Он шевельнул рукой, и Лис глазам своим не поверил: призрак исчез. И вдруг мир стал прекрасным, в одно мгновение. Рассыпало вокруг золото солнце. Засверкала зелень изумрудом, зашелестел над головой желудями дуб, принес ветер запах свежескошенных трав. Хорошо-то как!
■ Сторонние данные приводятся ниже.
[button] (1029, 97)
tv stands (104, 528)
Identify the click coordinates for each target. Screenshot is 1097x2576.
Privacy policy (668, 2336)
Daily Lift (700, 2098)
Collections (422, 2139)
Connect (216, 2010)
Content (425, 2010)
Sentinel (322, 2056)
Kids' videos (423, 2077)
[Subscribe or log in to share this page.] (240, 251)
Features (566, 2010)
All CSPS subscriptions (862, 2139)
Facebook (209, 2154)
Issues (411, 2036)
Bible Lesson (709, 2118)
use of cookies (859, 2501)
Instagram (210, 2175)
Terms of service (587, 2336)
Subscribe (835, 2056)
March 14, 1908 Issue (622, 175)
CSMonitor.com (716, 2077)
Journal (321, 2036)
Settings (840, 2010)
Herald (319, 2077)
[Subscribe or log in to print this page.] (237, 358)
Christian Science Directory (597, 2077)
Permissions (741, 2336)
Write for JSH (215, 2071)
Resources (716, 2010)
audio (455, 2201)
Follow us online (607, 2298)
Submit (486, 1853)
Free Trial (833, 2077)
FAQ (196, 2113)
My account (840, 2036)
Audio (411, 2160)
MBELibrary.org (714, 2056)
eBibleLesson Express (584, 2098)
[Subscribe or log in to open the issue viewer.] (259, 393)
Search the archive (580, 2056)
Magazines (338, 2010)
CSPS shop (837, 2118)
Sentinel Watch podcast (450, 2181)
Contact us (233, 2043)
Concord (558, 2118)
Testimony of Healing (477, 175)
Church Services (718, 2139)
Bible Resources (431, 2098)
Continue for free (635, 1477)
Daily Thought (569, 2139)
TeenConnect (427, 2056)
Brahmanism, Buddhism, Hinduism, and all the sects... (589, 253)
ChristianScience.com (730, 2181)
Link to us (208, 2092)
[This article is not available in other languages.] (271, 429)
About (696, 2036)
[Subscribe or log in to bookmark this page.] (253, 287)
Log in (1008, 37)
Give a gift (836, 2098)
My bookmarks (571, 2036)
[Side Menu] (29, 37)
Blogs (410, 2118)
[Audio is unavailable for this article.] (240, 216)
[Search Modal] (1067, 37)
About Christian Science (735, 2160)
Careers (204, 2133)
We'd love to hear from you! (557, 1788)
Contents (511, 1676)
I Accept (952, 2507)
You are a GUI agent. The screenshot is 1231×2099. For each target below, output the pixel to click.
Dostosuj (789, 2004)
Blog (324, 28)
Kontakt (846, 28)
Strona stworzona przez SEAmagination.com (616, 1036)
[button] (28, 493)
— Едем! — приказал архан, и Лис вдруг почувствовал, как ускользает из пальцев только-только мелькнувшее счастье. Тяжело дыша, он вскочил, поскользнулся на мокрой после дождя траве, вновь встал и бросился наперерез коню:

— Прошу!

Свистнул кнут, полоснул по спине, опрокидывая в крапиву. Встал на дыбы конь и тотчас успокоился под твердой рукой всадника. Резким жестом остановил мальчишка бегущих к нему дозорных и ледяным голосом поинтересовался:

— Если ты до сих пор не успокоился и все еще хочешь умереть, то будь таким милым, не под копытами моего коня. Я за тебя отвечать перед богами не желаю. Хочешь, прикажу дать веревку, твоя, смотрю, более к повешению непригодна.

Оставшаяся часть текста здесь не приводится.